Banks may be tempted to respond by adding an overlay on credit risk scores for clients who match the pattern identified in the scenario analysis. While this may be quick to implement, it misses important nuance as it treats clients equally, and misses the opportunity to support clients in mitigating the risks.
But before banks can move to a more sophisticated approach they will almost certainly need to address data gaps around how climate risk will impact their clients. This may be as simple as having accurate location data for the collateral backing the loans (which is frequently different to the contact details of the borrower). Or it can require more detailed enquiries, such as understanding critical elements of a company’s supply chain, or certain features of the physical property.
While there are some top-down sources for geospatial and climate risk data, or richer sources about client assets (for example CoreLogic’s partnership with CSIRO’s RapidRate), much of the data will need to come from customers. The cost and customer impact of sourcing this additional data highlights the need to prioritise, based on insights from the scenario analysis and modelling steps.
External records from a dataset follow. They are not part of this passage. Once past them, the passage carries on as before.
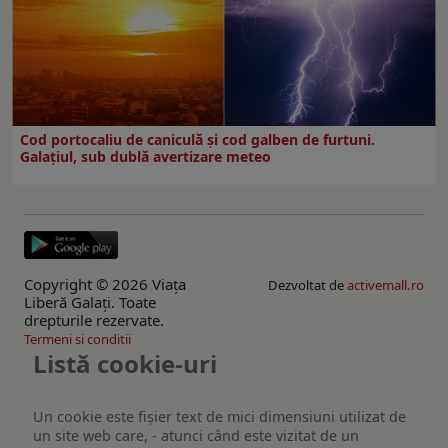
Cod portocaliu de caniculă și cod galben de furtuni.
Galațiul, sub dublă avertizare meteo
Copyright © 2026 Viaţa
Dezvoltat de
activemall.ro
Liberă Galaţi. Toate
drepturile rezervate.
Termeni si conditii
Listă cookie-uri
Un cookie este fişier text de mici dimensiuni utilizat de
un site web care, - atunci când este vizitat de un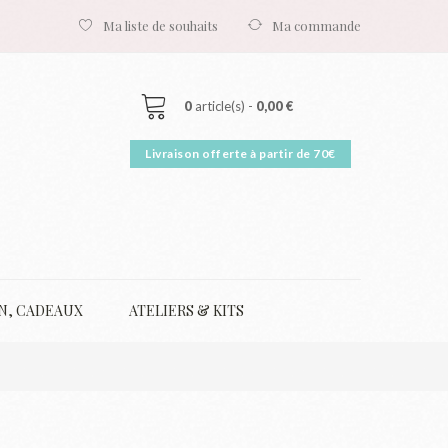
Ma liste de souhaits
Ma commande
0
article(s) -
0,00 €
N, CADEAUX
ATELIERS & KITS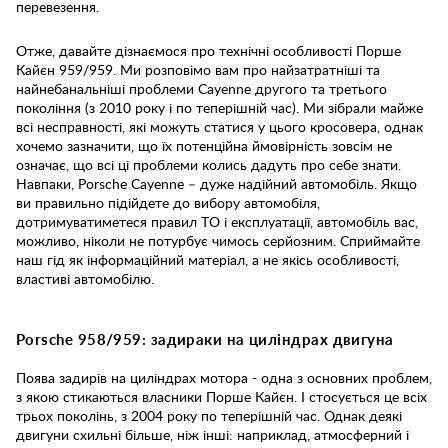
перевезення.
Отже, давайте дізнаємося про технічні особливості Порше
Кайєн 959/959. Ми розповімо вам про найзатратніші та
найнебанальніші проблеми Cayenne другого та третього
покоління (з 2010 року і по теперішній час). Ми зібрали майже
всі несправності, які можуть статися у цього кросовера, однак
хочемо зазначити, що їх потенційна ймовірність зовсім не
означає, що всі ці проблеми колись дадуть про себе знати.
Навпаки, Porsche Cayenne – дуже надійний автомобіль. Якщо
ви правильно підійдете до вибору автомобіля,
дотримуватиметеся правил ТО і експлуатації, автомобіль вас,
можливо, ніколи не потурбує чимось серйозним. Сприймайте
наш гід як інформаційний матеріал, а не якісь особливості,
властиві автомобілю.
Porsche 958/959: задираки на циліндрах двигуна
Поява задирів на циліндрах мотора - одна з основних проблем,
з якою стикаються власники Порше Кайєн. І стосується це всіх
трьох поколінь, з 2004 року по теперішній час. Однак деякі
двигуни схильні більше, ніж інші: наприклад, атмосферний і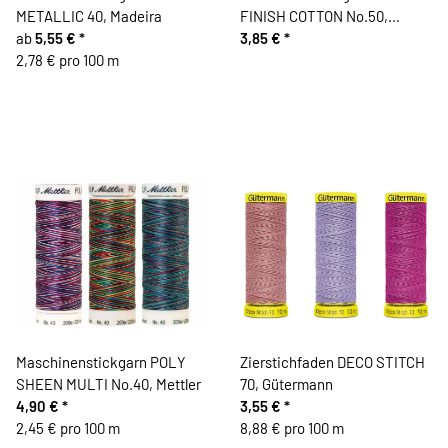
METALLIC 40, Madeira
FINISH COTTON No.50,
ab
5,55 €
*
multicolor, 100 m, Mettler
3,85 €
*
2,78 € pro 100 m
Maschinenstickgarn POLY
Zierstichfaden DECO STITCH
SHEEN MULTI No.40, Mettler
70, Gütermann
4,90 €
*
3,55 €
*
2,45 € pro 100 m
8,88 € pro 100 m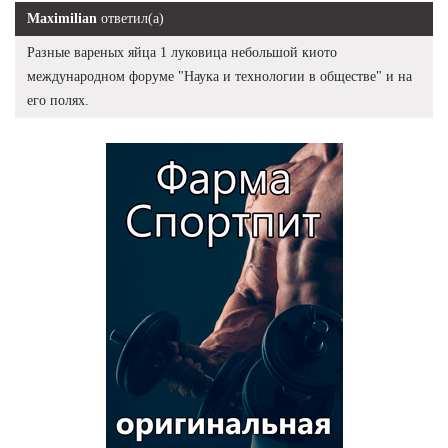
Maximilian
ответил(а)
Разные вареных яйца 1 луковица небольшой киото
международном форуме "Наука и технологии в обществе" и на
его полях.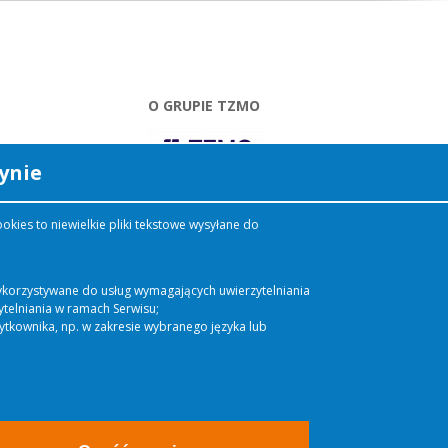
O GRUPIE TZMO
ynie
Dziś GRUPA TZMO to
kies to niewielkie pliki tekstowe wysyłane do
ponad 50 spółek w 18
krajach. Nasze produkty
docierają do 1/3 ludności
świata. Chcemy dostarczać
 wykorzystywane do usług wymagających uwierzytelniania
naszym klientom produkty
telniania w ramach Serwisu;
najwyższej jakości, dzięki
żytkownika, np. w zakresie wybranego języka lub
którym żyje im się łatwiej,
wygodniej, bezpieczniej.
CZYTAJ
WIĘCEJ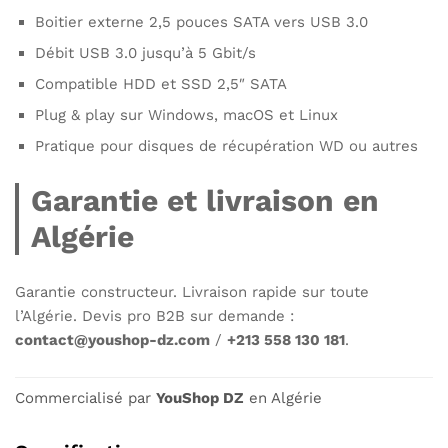
Boitier externe 2,5 pouces SATA vers USB 3.0
Débit USB 3.0 jusqu’à 5 Gbit/s
Compatible HDD et SSD 2,5″ SATA
Plug & play sur Windows, macOS et Linux
Pratique pour disques de récupération WD ou autres
Garantie et livraison en
Algérie
Garantie constructeur. Livraison rapide sur toute
l’Algérie. Devis pro B2B sur demande :
contact@youshop-dz.com
/
+213 558 130 181
.
Commercialisé par
YouShop DZ
en Algérie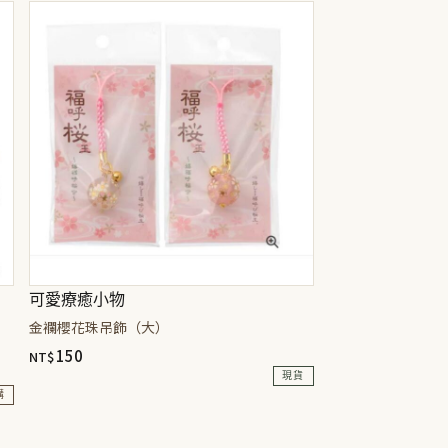
可愛療癒小物
金襴櫻花珠吊飾（大）
150
NT$
現貨
購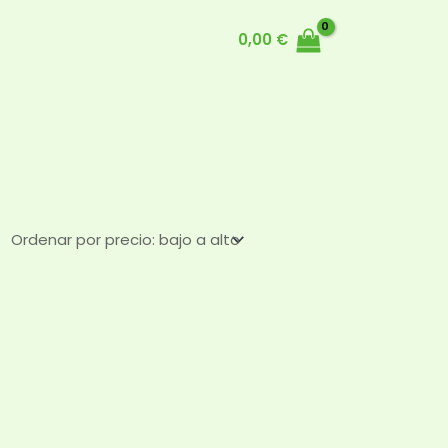
0,00
€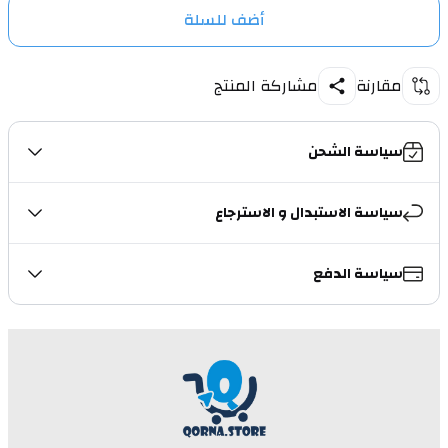
أضف للسلة
مقارنة
مشاركة المنتج
سياسة الشحن
سياسة الاستبدال و الاسترجاع
سياسة الدفع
Once banks have this richer data, they can take a more targeted approach to risk management by incorporating climate risk into individual credit scoring. This can highlight customers with an increased probability of default due to variability in revenue or costs. It can also highlight where current asset valuations may not adequately reflect future climate risks, and therefore where a lower LVR may be appropriate.
Finally, by equipping staff with relevant insights and appropriate training, banks can be proactive in supporting their clients with identifying and investing in new climate risk responses. This has the dual benefit of de-risking lending, and potentially creating new revenue streams in financing customer’s adaptation to and mitigation of climate risks.
Stress tests set by regulators have defined a minimum standard, and banks have passed so far. But the rewards could be great for banks who can treat climate risk as much more than a compliance activity, and instead build the capability to proactively manage risks and support their clients.